Opuscŭlum (lat.), ein kleines Schriftwerk, Mehrzahl: Opuscula, eine Sammlung kleiner Schriften.

Opus operātum (lat.), eine nur zum äußern Schein unternommene Handlung, welche also keinen moralischen Gehalt hat, z. B. gedankenloses Beten, Fasten, Wallfahrten etc.

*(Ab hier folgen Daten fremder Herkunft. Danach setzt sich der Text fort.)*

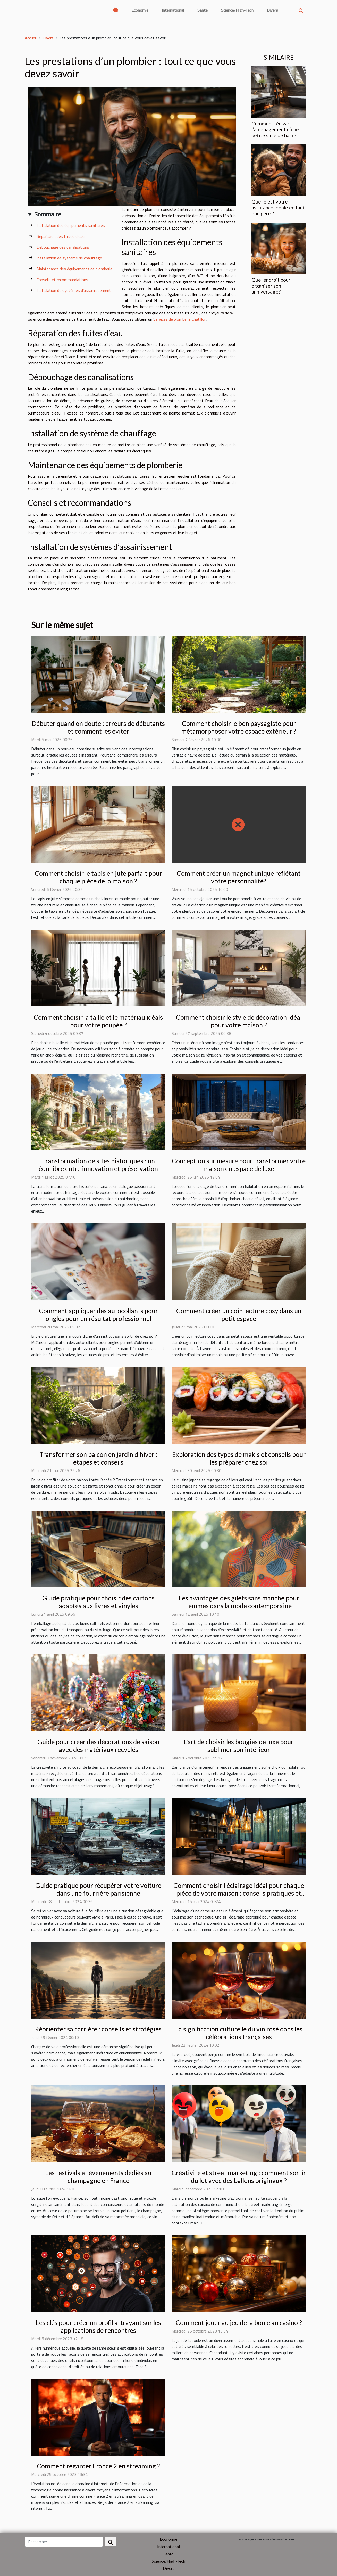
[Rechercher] (64, 2542)
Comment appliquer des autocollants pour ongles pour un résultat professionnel (98, 1314)
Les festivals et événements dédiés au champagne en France (98, 2176)
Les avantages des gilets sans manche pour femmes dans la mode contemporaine (239, 1602)
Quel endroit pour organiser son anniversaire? (270, 286)
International (173, 10)
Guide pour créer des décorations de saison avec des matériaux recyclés (98, 1745)
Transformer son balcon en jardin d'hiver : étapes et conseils (98, 1458)
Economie (139, 10)
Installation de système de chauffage (69, 258)
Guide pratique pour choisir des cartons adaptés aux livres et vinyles (98, 1602)
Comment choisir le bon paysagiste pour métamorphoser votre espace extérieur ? (238, 727)
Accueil (31, 38)
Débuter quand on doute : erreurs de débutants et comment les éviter (98, 727)
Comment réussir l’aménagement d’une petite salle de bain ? (275, 129)
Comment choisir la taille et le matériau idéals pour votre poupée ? (98, 1021)
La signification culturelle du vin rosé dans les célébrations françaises (238, 2033)
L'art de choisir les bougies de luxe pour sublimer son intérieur (238, 1745)
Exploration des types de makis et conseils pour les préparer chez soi (239, 1458)
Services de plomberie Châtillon (179, 319)
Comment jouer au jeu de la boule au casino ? (239, 2322)
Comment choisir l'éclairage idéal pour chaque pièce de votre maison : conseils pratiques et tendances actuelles (238, 1893)
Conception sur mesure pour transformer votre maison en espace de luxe (239, 1164)
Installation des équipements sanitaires (71, 225)
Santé (202, 10)
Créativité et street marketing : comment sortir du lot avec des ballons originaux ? (239, 2176)
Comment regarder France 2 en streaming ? (98, 2466)
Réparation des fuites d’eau (61, 236)
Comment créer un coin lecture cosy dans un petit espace (238, 1314)
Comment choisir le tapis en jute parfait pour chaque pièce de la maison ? (98, 877)
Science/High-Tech (237, 10)
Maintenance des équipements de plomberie (74, 269)
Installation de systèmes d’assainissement (74, 290)
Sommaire (47, 214)
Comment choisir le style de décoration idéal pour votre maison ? (239, 1021)
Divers (272, 10)
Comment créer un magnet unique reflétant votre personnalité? (239, 877)
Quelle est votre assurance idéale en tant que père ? (278, 207)
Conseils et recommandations (62, 280)
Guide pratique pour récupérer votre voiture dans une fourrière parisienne (98, 1889)
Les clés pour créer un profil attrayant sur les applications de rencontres (98, 2326)
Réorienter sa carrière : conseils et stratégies (98, 2029)
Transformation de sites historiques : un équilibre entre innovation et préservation (98, 1164)
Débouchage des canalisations (63, 247)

Opzoomer, Karel Willem, niederländ. Philosoph und Jurist, geb. 20. Sept. 1821 zu Rotterdam, studierte in Leiden, ward 1846 Professor der Philosophie zu Utrecht und 1848 Mitglied und Sekretär einer königlichen Kommission, die ein neues Gesetz über die Universitäten entwerfen sollte. In dieser Stellung veröffentlichte er einen "Gesetzentwurf über die Reform der Universitäten". Opzoomers philosophischer Standpunkt ist der eines nationalen Empirismus. In "De weg der wetenschap" (Utrecht 1851; deutsch von Schwindt, das. 1852; dann umgearbeitet unter dem Titel: "Het wezen der kennis", 2. Aufl., Amsterd. 1867) gab er ein Handbuch der Logik, in welchem er die Methode der Naturwissenschaften und ihre Anwendung auf die ethischen Disziplinen darzulegen suchte. Ferner schrieb er: "Oratio de philosophiae natura" (Utrecht 1852); "Konservatismus und Reform" (das. 1852); "Wetenschap en wijsbegeerte" (Amsterd. 1857); "De waarheid en hare kenbronnen" (das. 1862); "De godsdienst" (das. 1864; deutsch von Mook, Elberf. 1868); "Scheiding van kerk en staat" (Amsterd. 1875) u. a. Als Jurist lieferte er viele Schriften über öffentliches und Privatrecht, darunter eine ausführliche Erklärung des holländischen Zivilgesetzbuchs (bis jetzt 11 Bde.). Während des deutsch-französischen Kriegs 1870/71 trat er in zwei auch ins Deutsche übersetzten Reden mit Wärme für das Recht der Deutschen ein. Seit 1861 ist er Präsident der königlichen Akademie der Wissenschaften.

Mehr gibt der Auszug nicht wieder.